• Assignment: Every single entry must be restated word for word.

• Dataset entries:
=-=-=-=-=

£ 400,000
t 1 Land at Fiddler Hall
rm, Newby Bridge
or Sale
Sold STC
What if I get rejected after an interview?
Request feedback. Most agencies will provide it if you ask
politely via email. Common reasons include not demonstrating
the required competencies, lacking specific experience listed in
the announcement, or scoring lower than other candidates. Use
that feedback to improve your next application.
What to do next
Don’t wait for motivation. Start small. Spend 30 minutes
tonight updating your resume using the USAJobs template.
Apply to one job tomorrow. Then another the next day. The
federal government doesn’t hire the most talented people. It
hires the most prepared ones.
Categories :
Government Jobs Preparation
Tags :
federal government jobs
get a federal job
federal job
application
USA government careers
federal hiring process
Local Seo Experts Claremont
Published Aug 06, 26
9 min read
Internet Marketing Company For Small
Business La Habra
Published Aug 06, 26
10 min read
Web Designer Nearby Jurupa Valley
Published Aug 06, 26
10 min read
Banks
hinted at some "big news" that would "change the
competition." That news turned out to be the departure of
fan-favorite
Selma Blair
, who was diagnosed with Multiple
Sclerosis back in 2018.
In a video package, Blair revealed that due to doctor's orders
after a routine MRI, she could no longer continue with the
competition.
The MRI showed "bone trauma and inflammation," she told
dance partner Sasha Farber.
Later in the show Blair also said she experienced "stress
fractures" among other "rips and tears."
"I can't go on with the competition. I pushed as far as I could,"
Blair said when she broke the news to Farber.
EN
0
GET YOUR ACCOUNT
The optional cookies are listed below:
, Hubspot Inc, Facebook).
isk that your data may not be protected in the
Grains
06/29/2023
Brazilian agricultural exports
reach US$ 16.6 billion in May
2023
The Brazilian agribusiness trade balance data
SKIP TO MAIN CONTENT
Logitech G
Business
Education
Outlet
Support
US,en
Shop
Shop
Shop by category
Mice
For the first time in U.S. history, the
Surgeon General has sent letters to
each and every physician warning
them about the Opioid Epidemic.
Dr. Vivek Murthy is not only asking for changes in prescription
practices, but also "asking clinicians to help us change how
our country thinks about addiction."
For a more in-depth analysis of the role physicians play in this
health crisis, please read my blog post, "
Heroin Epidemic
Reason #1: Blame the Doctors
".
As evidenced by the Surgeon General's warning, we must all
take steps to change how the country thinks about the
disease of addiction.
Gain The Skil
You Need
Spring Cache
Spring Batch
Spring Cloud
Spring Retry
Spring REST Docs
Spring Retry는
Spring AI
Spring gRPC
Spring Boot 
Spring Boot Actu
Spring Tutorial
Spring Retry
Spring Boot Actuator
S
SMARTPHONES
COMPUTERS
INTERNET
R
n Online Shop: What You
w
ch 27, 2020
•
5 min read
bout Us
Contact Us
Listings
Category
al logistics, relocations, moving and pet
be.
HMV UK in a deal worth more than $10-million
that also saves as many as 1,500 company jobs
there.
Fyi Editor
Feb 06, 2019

=-=-=-=-=

• Exercise output:
£ 400,000
t 1 Land at Fiddler Hall
rm, Newby Bridge
or Sale
Sold STC
What if I get rejected after an interview?
Request feedback. Most agencies will provide it if you ask
politely via email. Common reasons include not demonstrating
the required competencies, lacking specific experience listed in
the announcement, or scoring lower than other candidates. Use
that feedback to improve your next application.
What to do next
Don’t wait for motivation. Start small. Spend 30 minutes
tonight updating your resume using the USAJobs template.
Apply to one job tomorrow. Then another the next day. The
federal government doesn’t hire the most talented people. It
hires the most prepared ones.
Categories :
Government Jobs Preparation
Tags :
federal government jobs
get a federal job
federal job
application
USA government careers
federal hiring process
Local Seo Experts Claremont
Published Aug 06, 26
9 min read
Internet Marketing Company For Small
Business La Habra
Published Aug 06, 26
10 min read
Web Designer Nearby Jurupa Valley
Published Aug 06, 26
10 min read
Banks
hinted at some "big news" that would "change the
competition." That news turned out to be the departure of
fan-favorite
Selma Blair
, who was diagnosed with Multiple
Sclerosis back in 2018.
In a video package, Blair revealed that due to doctor's orders
after a routine MRI, she could no longer continue with the
competition.
The MRI showed "bone trauma and inflammation," she told
dance partner Sasha Farber.
Later in the show Blair also said she experienced "stress
fractures" among other "rips and tears."
"I can't go on with the competition. I pushed as far as I could,"
Blair said when she broke the news to Farber.
EN
0
GET YOUR ACCOUNT
The optional cookies are listed below:
, Hubspot Inc, Facebook).
isk that your data may not be protected in the
Grains
06/29/2023
Brazilian agricultural exports
reach US$ 16.6 billion in May
2023
The Brazilian agribusiness trade balance data
SKIP TO MAIN CONTENT
Logitech G
Business
Education
Outlet
Support
US,en
Shop
Shop
Shop by category
Mice
For the first time in U.S. history, the
Surgeon General has sent letters to
each and every physician warning
them about the Opioid Epidemic.
Dr. Vivek Murthy is not only asking for changes in prescription
practices, but also "asking clinicians to help us change how
our country thinks about addiction."
For a more in-depth analysis of the role physicians play in this
health crisis, please read my blog post, "
Heroin Epidemic
Reason #1: Blame the Doctors
".
As evidenced by the Surgeon General's warning, we must all
take steps to change how the country thinks about the
disease of addiction.
Gain The Skil
You Need
Spring Cache
Spring Batch
Spring Cloud
Spring Retry
Spring REST Docs
Spring Retry는
Spring AI
Spring gRPC
Spring Boot 
Spring Boot Actu
Spring Tutorial
Spring Retry
Spring Boot Actuator
S
SMARTPHONES
COMPUTERS
INTERNET
R
n Online Shop: What You
w
ch 27, 2020
•
5 min read
bout Us
Contact Us
Listings
Category
al logistics, relocations, moving and pet
be.
HMV UK in a deal worth more than $10-million
that also saves as many as 1,500 company jobs
there.
Fyi Editor
Feb 06, 2019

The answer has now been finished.